Wang Joanna J J, Bartlett Mark, Ryan Louise
School of Mathematical and Physical Sciences, University of Technology Sydney, Ultimo, Australia.
The Sax Institute, Sydney, Australia.
BMC Med Res Methodol. 2017 May 8;17(1):80. doi: 10.1186/s12874-017-0355-z.
In longitudinal studies, nonresponse to follow-up surveys poses a major threat to validity, interpretability and generalisation of results. The problem of nonresponse is further complicated by the possibility that nonresponse may depend on the outcome of interest. We identified sociodemographic, general health and wellbeing characteristics associated with nonresponse to the follow-up questionnaire and assessed the extent and effect of nonresponse on statistical inference in a large-scale population cohort study.
We obtained the data from the baseline and first wave of the follow-up survey of the 45 and Up Study. Of those who were invited to participate in the follow-up survey, 65.2% responded. Logistic regression model was used to identify baseline characteristics associated with follow-up response. A Bayesian selection model approach with sensitivity analysis was implemented to model nonignorable nonresponse.

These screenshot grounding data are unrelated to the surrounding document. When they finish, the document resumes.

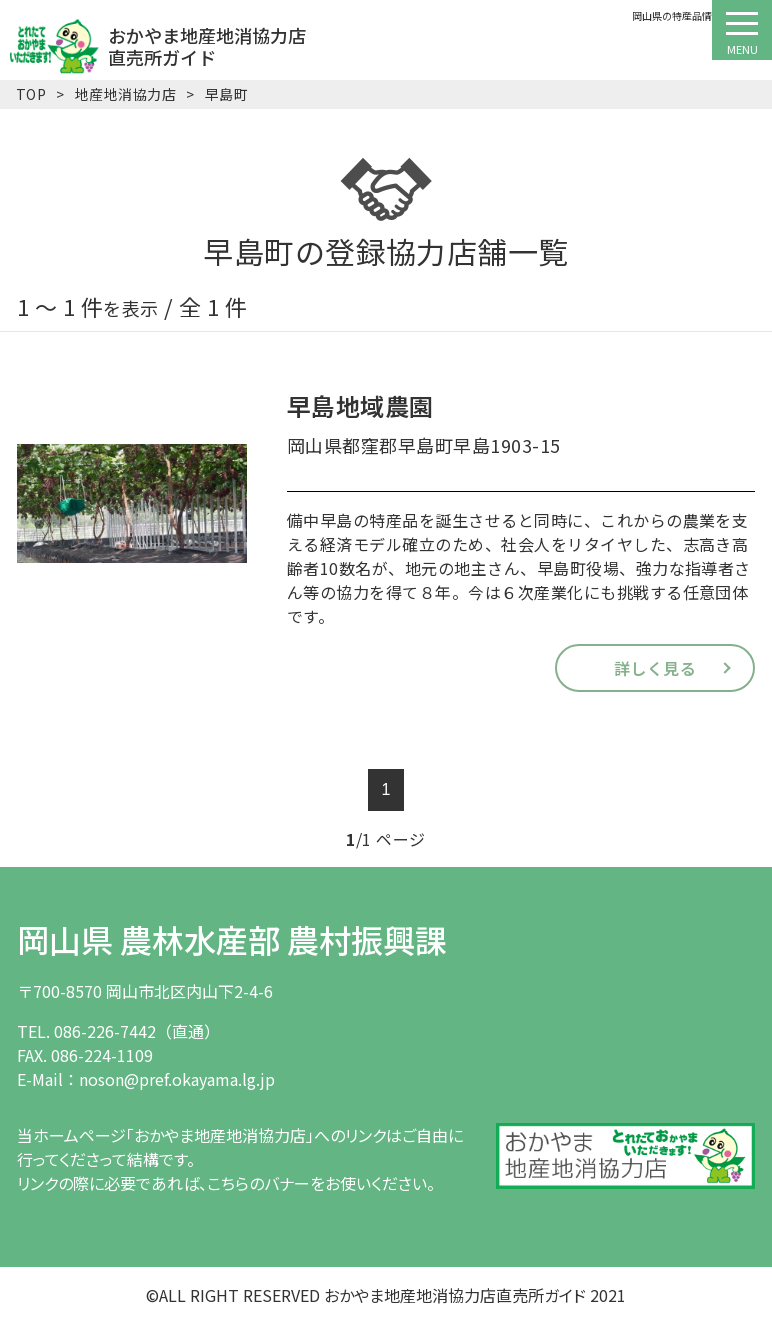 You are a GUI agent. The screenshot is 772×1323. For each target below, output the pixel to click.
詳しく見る (655, 668)
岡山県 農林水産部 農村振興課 (232, 939)
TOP (31, 94)
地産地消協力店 (125, 94)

Characteristics associated with a higher likelihood of responding to the follow-up survey include female gender, age categories 55-74, high educational qualification, married/de facto, worked part or partially or fully retired and higher household income. Parameter estimates and conclusions are generally consistent across different assumptions on the missing data mechanism. However, we observed some sensitivity for variables that are strong predictors for both the outcome and nonresponse.
Results indicated in the context of the binary outcome under study, nonresponse did not result in substantial bias and did not alter the interpretation of results in general. Conclusions were still largely robust under nonignorable missing data mechanism. Use of a Bayesian selection model is recommended as a useful strategy for assessing potential sensitivity of results to missing data.
在纵向研究中,对随访调查无应答对结果的有效性、可解释性和普遍性构成重大威胁。无应答问题因无应答可能取决于感兴趣的结果这一可能性而进一步复杂化。我们确定了与对随访问卷无应答相关的社会人口统计学、总体健康和幸福特征,并在一项大规模人群队列研究中评估了无应答对统计推断的程度和影响。
我们从45岁及以上研究的基线和随访调查的第一波中获取数据。在被邀请参加随访调查的人中,65.2%作出了回应。使用逻辑回归模型确定与随访应答相关的基线特征。采用带有敏感性分析的贝叶斯选择模型方法对不可忽视的无应答进行建模。
与随访调查应答可能性较高相关的特征包括女性、55 - 74岁年龄组、高学历、已婚/事实婚姻、兼职工作或部分或完全退休以及较高的家庭收入。在对缺失数据机制的不同假设下,参数估计和结论总体上是一致的。然而,我们观察到对于那些对结果和无应答都是强预测因子的变量存在一些敏感性。
结果表明,在所研究的二元结果背景下,无应答并未导致实质性偏差,总体上也未改变结果的解释。在不可忽视的缺失数据机制下,结论在很大程度上仍然稳健。建议使用贝叶斯选择模型作为评估结果对缺失数据潜在敏感性的有用策略。